• Your task: Your copy of the data below must be exact and must leave out all pictures.

▼

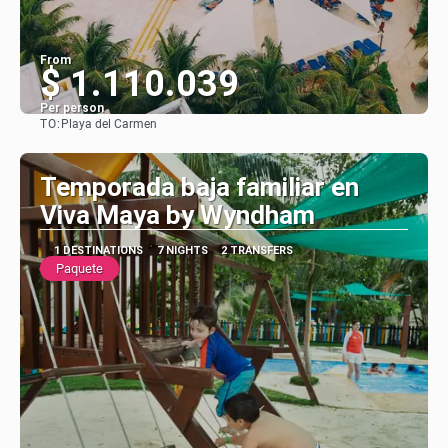
From
$ 1.110.039
Per person
TO:
Playa del Carmen
See
Temporada baja familiar en
Viva Maya by Wyndham
1 DESTINATIONS
7 NIGHTS
2 TRANSFERS
Paquete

▲

• Written response:
From
$ 1.110.039
Per person
TO:
Playa del Carmen
See
Temporada baja familiar en
Viva Maya by Wyndham
1 DESTINATIONS
7 NIGHTS
2 TRANSFERS
Paquete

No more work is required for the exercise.